Tiny 3D Glasses On Mantis Reveal New Form of Stereo Vision

In a related experiment within the study, researchers supplied a different image for each eye of the mantis, which a human being cannot perceive but animals like monkeys, cats, horses, owls, etc, can.

In order to determine whether the praying mantis' 3D vision works in the same way as the humans', researchers from the Newcastle University in the United Kingdom outfitted a praying mantis with its very own 3D glasses, which were attached onto the mantis using beeswax.

If you want to learn about how praying mantises see the world, one thing you can do is stick teeny tiny 3D glasses on their faces, and this is what researchers at the University of Newcastle in the United Kingdom have been doing for some years.

But these scientists found that praying mantises don't see like this. So far, praying mantis vision sounds like it works on the same principle as that of human's. According to the researchers, the 3D vision in praying mantis allows them to spot changes that occur in the movies, although human eyes can't identify those changes. But the researchers then investigated whether praying mantises compute 3-D images in a similar way to humans, and discovered significant differences.

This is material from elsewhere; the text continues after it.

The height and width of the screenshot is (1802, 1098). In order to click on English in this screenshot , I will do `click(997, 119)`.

Humans are incredibly good at seeing 3D in still images. Like those you might wear to see a 3D movie, these glasses are designed so that each eye sees slightly different things on a 2D screen, allowing the image to pop out in three dimensions. Mimicking the mantis' form of 3D vision could be a much simpler way to achieve the same effect.

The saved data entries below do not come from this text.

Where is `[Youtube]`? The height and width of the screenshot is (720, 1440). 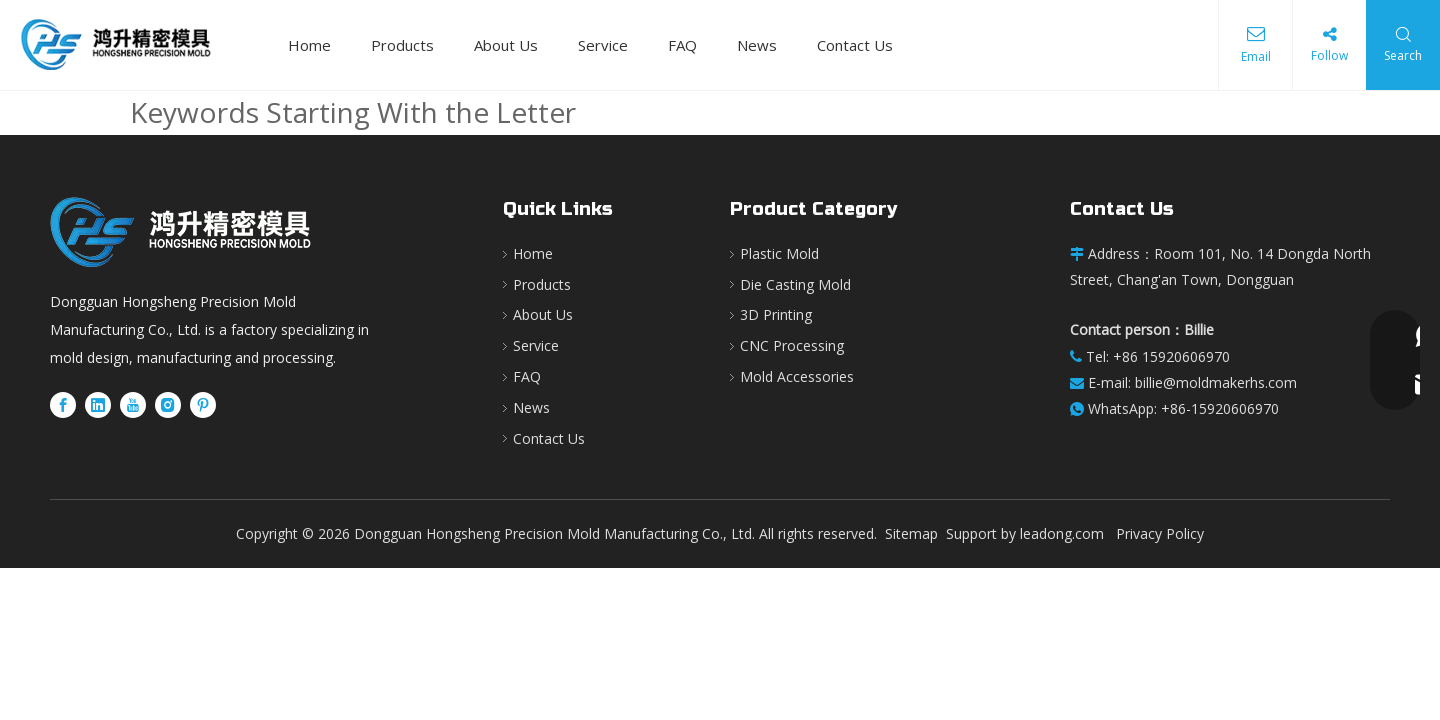 [Youtube] is located at coordinates (133, 405).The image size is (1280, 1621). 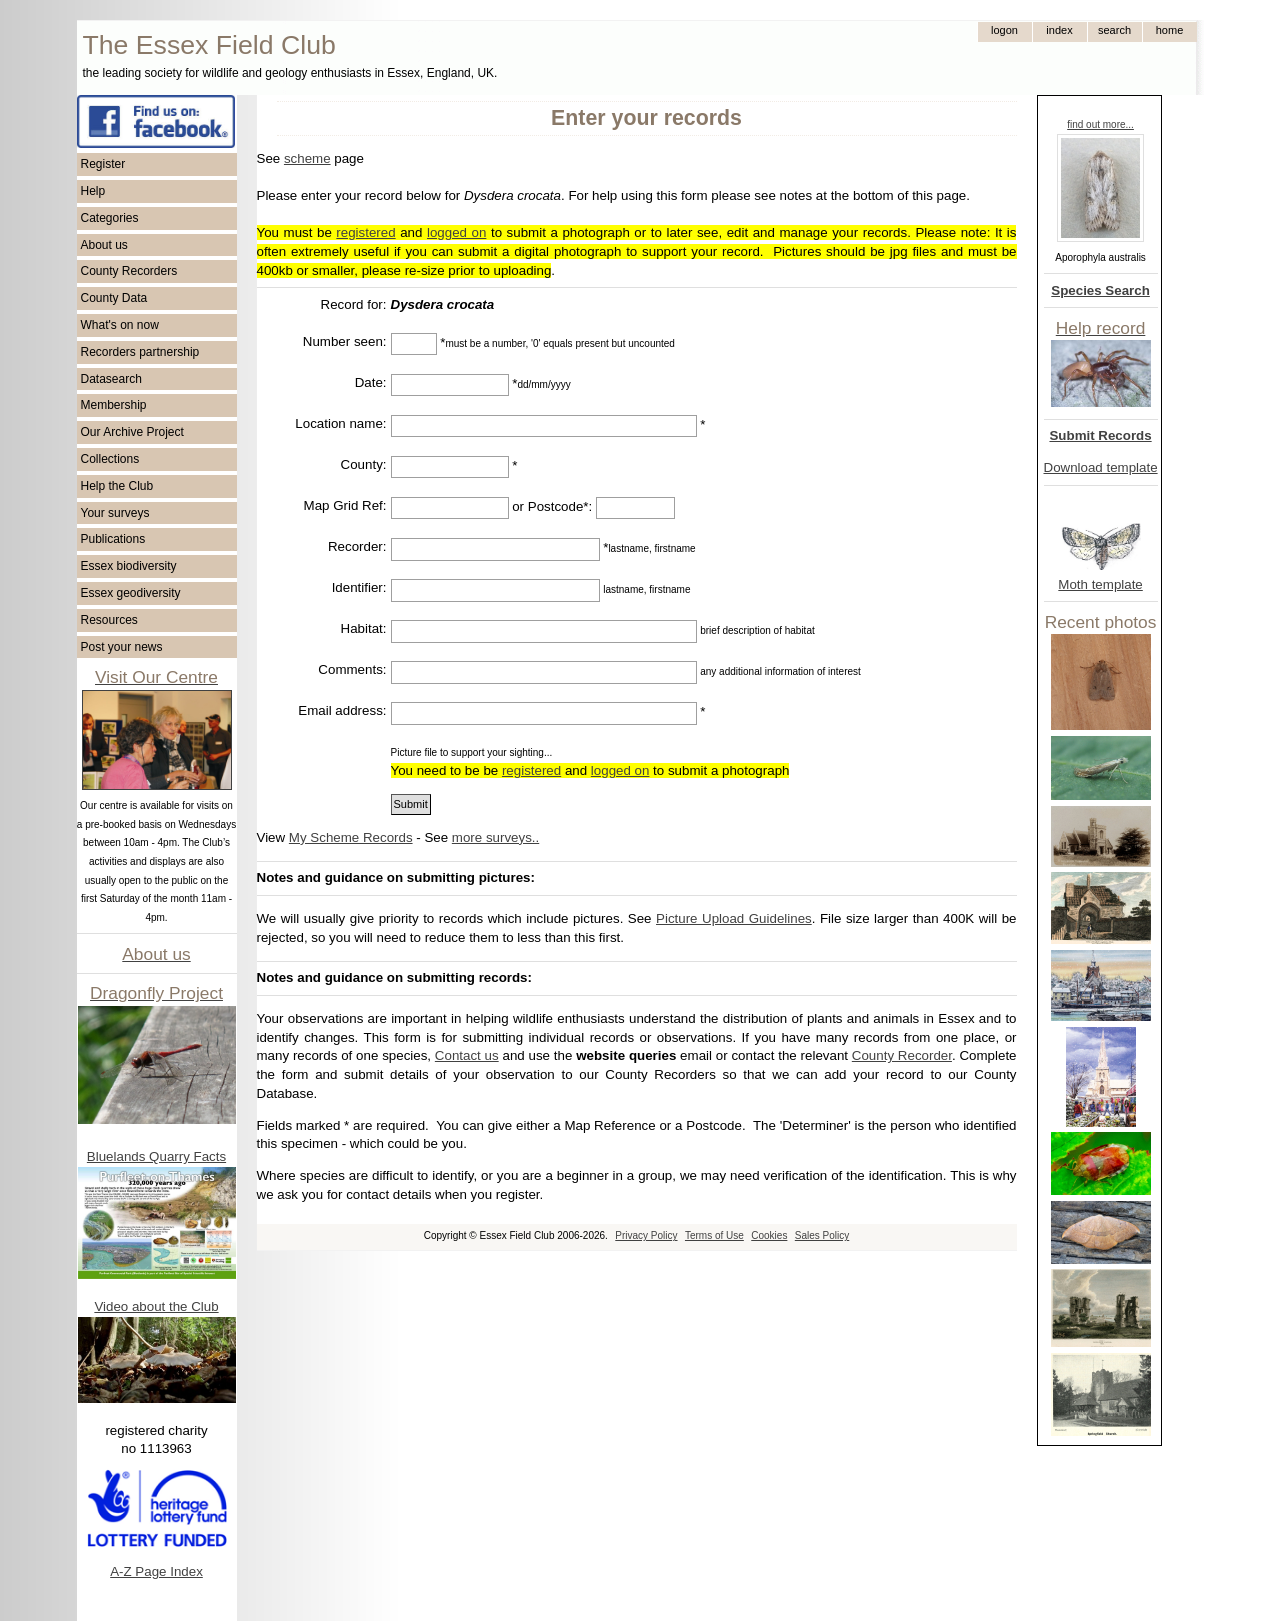 I want to click on logged on, so click(x=456, y=232).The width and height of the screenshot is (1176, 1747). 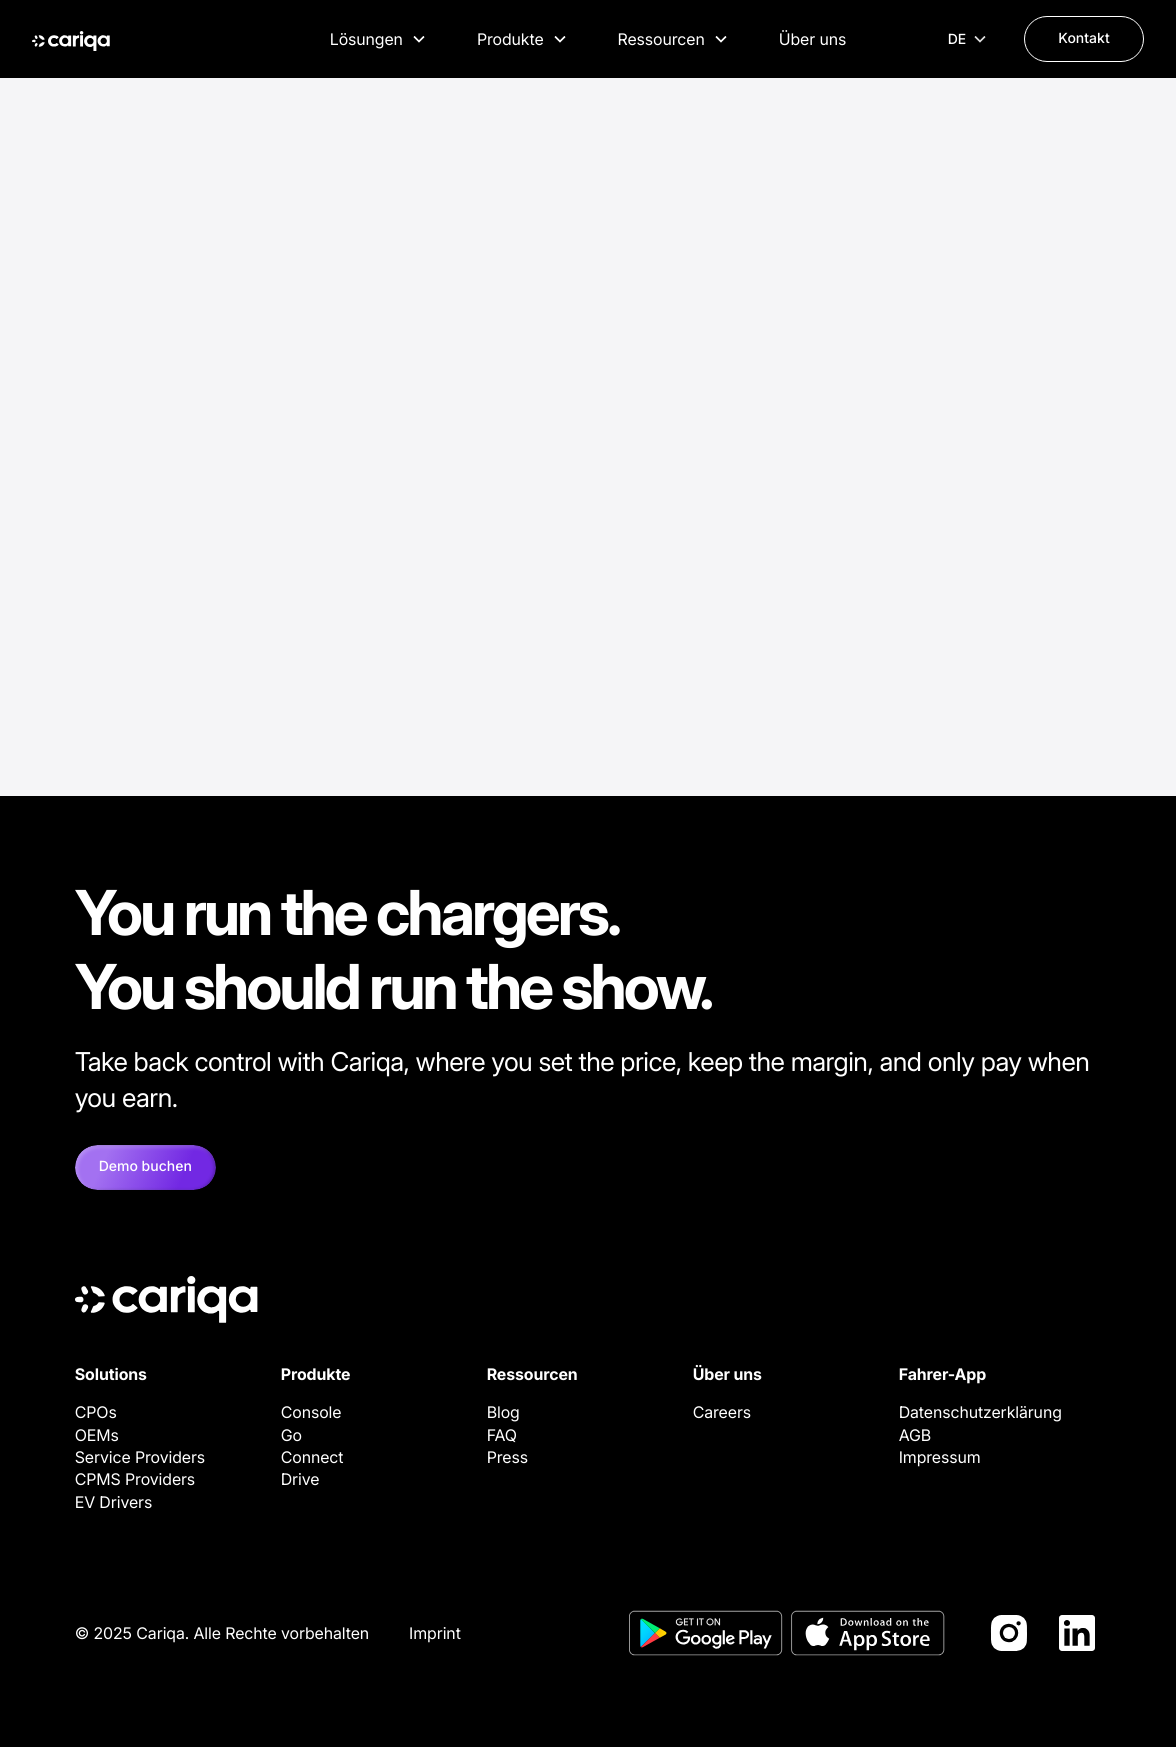 I want to click on FAQ, so click(x=502, y=1435).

"Mantises only attack moving prey, so their 3D doesn't need to work in still images", said Vivek Nityananda, an author of the study from Newcastle University. Apparently, they care so little about the details of the image that when each eye is shown completely different images, they can still pick out which parts are changing over time. The team found mantises don't bother about the details of the picture but just look for places where the picture is changing.

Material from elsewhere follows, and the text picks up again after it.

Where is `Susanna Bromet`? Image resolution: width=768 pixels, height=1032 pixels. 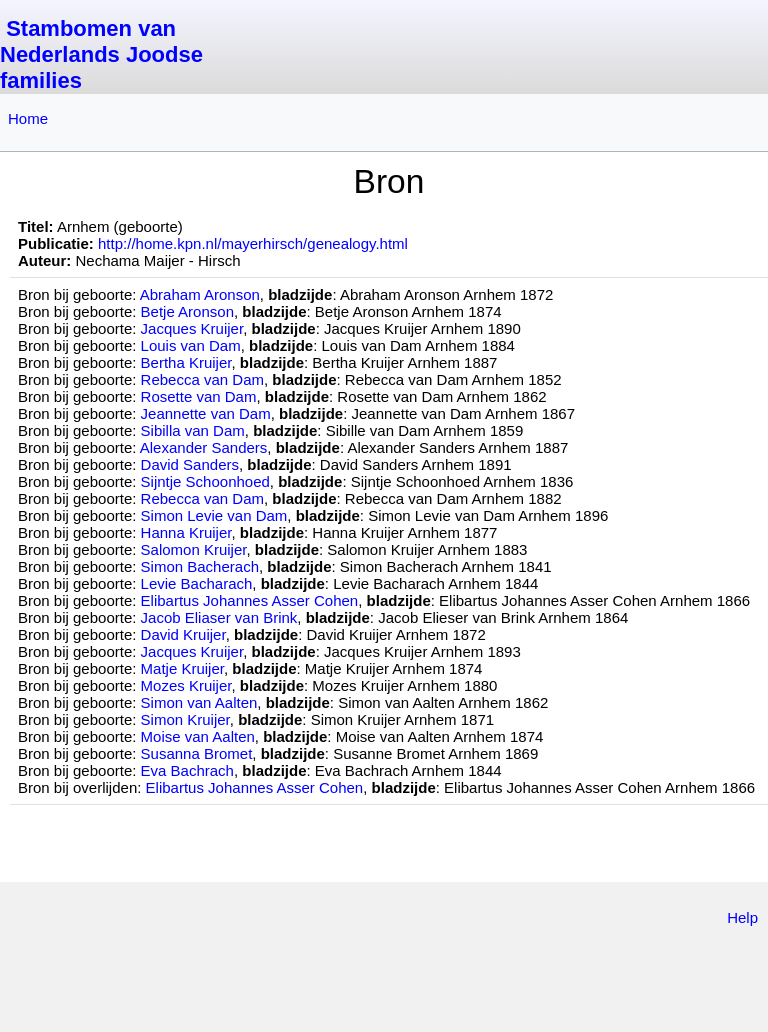
Susanna Bromet is located at coordinates (197, 753). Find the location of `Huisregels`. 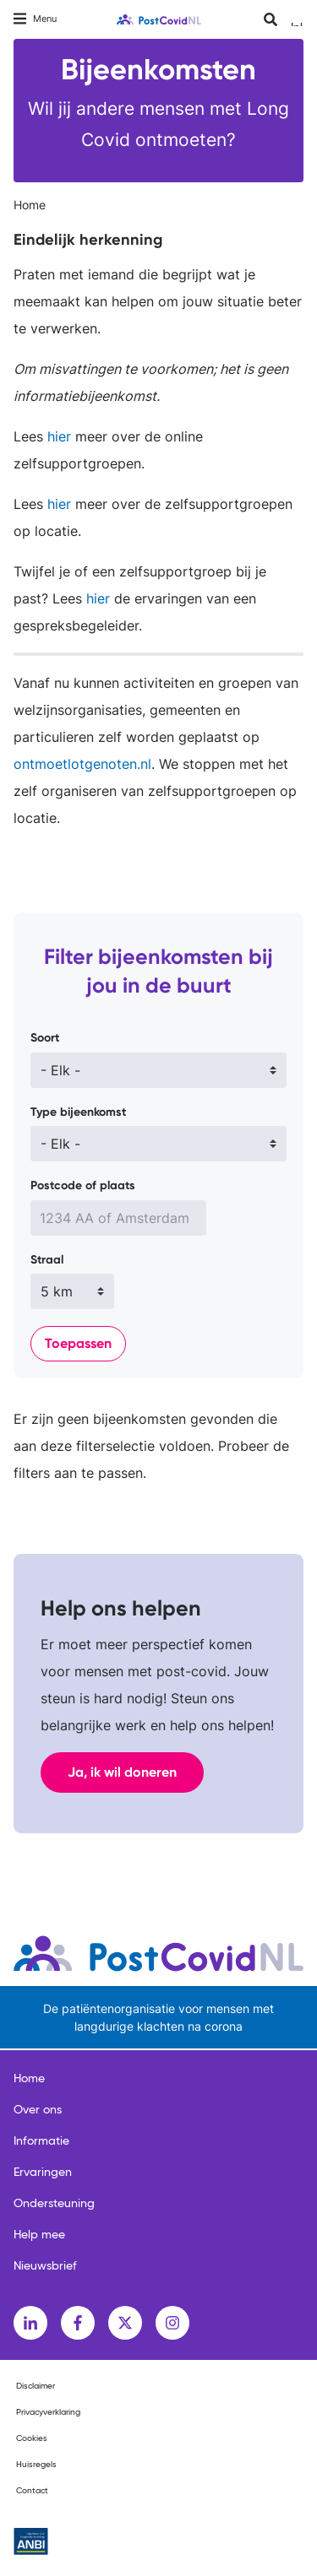

Huisregels is located at coordinates (36, 2464).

According to their findings, mantises arrive at their 3D perception by processing visual information differently than people do, an unusual technique that allows mantises to see some objects in 3D even when humans can not. Additionally, they even tried to capture it.

"Many robots use stereo vision to help them navigate, but this is usually based on complex human stereo. In mantises, it is probably created to answer the question, 'Is there prey at the right distance for me to catch?'" Researcher Jenny Read believes that this form of 3D vision can be used in robots with a lot less computing power than is now required.